La decadenza di Paola: riflessioni su una città che cambia
Da anni la città di Paola vive in uno stato di progressivo decadimento socio-politico e culturale. L’attuale sistema elettorale evidenzia una notevole diminuzione della popolazione residente. I giovani, in gran parte laureati, abbandonano il territorio alla ricerca di occupazione, non solo nel nord Italia, ma anche all’estero. Anche molti anziani si trasferiscono, spesso per offrire supporto come nonni ai figli che vivono e lavorano in altre regioni.

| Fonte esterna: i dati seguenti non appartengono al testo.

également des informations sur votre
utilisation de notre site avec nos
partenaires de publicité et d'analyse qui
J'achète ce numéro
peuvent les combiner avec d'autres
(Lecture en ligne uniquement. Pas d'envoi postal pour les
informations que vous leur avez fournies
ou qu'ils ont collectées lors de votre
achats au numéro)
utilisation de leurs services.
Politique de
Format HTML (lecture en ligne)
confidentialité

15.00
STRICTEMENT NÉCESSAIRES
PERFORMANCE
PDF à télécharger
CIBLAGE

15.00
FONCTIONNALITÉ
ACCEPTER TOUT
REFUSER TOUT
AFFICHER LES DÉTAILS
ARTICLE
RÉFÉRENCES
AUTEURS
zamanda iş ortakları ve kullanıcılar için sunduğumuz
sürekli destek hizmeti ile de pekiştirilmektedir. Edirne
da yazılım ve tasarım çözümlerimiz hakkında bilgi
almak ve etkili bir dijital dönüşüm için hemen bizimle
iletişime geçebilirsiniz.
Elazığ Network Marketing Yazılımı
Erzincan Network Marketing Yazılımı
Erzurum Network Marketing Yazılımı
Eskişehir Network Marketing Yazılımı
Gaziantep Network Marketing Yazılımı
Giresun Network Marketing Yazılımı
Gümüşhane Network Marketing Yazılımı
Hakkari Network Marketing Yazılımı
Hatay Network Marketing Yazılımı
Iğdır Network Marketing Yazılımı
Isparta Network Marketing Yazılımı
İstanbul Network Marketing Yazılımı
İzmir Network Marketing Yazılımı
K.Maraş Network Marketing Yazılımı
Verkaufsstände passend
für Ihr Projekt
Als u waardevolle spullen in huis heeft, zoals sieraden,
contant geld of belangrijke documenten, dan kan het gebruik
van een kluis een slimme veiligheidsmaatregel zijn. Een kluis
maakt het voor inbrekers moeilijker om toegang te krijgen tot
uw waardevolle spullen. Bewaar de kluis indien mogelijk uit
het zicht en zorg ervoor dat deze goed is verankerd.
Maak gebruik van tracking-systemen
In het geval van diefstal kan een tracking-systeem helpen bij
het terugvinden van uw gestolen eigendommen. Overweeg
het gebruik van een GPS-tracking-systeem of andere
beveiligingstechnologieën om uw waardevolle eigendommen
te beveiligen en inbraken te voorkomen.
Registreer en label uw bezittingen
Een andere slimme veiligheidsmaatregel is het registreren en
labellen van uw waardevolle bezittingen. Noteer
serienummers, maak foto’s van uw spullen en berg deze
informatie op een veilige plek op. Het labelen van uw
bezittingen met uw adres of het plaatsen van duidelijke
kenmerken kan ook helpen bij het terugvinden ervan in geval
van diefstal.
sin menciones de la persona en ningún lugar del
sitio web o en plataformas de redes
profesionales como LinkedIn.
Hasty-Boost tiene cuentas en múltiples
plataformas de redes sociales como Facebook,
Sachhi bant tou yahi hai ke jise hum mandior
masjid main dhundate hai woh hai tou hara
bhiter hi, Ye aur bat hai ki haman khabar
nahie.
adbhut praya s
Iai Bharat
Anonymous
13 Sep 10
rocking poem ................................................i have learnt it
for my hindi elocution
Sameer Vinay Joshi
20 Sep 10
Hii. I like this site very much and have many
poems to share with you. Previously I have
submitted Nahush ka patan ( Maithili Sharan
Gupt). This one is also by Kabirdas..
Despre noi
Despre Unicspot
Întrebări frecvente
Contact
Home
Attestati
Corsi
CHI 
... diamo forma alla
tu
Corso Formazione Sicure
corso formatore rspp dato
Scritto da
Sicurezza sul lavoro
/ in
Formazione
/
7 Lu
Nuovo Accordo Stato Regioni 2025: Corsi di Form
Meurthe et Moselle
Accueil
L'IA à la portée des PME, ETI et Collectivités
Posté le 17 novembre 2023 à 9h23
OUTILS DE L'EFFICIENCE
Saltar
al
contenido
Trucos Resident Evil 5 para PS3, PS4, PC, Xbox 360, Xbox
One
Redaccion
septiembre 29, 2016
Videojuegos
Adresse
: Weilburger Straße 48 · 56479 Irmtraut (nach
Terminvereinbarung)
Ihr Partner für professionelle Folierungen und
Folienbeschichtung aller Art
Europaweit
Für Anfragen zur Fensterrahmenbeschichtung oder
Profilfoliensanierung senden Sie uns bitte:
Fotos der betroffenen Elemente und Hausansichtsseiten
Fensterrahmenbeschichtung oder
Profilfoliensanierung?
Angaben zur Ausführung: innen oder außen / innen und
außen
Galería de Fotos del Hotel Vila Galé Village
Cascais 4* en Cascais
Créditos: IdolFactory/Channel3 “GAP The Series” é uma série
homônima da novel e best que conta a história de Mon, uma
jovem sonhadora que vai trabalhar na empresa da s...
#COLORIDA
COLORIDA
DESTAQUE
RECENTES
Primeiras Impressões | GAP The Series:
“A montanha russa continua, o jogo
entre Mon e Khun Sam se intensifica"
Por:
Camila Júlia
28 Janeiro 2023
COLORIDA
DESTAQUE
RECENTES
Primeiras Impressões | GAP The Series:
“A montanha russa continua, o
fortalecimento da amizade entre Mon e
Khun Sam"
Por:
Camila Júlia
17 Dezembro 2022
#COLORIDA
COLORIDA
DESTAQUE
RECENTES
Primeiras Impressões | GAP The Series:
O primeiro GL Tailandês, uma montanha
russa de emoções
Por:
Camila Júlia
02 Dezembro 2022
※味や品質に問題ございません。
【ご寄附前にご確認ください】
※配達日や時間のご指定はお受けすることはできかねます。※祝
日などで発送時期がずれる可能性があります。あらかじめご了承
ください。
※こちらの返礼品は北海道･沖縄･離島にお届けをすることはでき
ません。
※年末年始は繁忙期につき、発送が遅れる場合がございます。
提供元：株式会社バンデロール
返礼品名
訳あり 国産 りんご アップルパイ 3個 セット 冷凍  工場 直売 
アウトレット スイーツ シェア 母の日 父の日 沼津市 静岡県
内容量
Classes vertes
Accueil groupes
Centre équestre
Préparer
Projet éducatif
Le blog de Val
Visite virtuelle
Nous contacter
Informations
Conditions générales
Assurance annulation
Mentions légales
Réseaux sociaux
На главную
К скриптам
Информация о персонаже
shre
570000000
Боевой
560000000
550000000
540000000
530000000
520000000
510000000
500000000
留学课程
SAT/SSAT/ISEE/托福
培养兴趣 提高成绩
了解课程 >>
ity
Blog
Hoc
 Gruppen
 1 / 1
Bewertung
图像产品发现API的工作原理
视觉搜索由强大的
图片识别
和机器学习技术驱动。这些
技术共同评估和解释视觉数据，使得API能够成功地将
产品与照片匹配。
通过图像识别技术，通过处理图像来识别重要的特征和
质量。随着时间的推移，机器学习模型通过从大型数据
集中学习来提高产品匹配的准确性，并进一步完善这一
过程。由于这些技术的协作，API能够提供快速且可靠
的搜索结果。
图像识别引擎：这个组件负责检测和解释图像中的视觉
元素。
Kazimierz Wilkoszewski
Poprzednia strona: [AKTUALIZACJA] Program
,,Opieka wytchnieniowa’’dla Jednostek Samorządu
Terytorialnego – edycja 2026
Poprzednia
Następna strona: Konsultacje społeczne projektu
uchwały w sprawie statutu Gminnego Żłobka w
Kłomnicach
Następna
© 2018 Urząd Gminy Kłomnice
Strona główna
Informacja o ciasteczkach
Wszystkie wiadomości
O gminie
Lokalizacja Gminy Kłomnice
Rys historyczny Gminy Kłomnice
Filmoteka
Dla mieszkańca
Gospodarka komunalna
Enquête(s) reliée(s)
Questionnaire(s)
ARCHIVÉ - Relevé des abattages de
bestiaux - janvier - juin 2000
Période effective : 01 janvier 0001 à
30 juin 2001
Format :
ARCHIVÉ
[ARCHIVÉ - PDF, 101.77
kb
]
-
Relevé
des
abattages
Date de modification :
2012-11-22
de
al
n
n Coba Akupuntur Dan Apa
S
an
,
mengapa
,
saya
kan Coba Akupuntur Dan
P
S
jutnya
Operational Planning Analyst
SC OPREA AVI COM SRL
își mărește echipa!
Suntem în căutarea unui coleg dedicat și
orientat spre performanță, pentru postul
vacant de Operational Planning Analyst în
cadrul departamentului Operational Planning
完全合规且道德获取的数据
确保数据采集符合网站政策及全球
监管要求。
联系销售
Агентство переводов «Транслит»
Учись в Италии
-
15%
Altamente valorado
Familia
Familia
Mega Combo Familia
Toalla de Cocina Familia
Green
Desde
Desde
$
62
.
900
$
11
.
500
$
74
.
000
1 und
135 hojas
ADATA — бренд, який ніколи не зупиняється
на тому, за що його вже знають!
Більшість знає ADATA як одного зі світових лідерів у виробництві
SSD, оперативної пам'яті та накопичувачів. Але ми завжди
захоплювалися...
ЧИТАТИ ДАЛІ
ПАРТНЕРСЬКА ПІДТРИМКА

La città ha perso quei ruoli che in passato aveva conquistato: era un centro di servizi, un polo ferroviario, un riferimento sanitario e scolastico. Di tutto questo restano solo le vestigia. Si va via perché si è disfatto il tessuto sociale e solidale; si sono persi i rapporti di familiarità e di aiuto reciproco nei momenti di bisogno.
Si va via anche perché l’assistenza sanitaria è ormai ridotta al minimo. In situazioni di emergenza si rischia la vita e, per molte patologie, bisogna affrontare lunghi viaggi della speranza. Paola era stata un centro politico di rilievo anche a livello nazionale. Intellettuali, attori, registi gravitavano nel territorio. Fiorivano circoli, associazioni, centri di aggregazione, e il dibattito politico era vivo, acceso, di alto livello.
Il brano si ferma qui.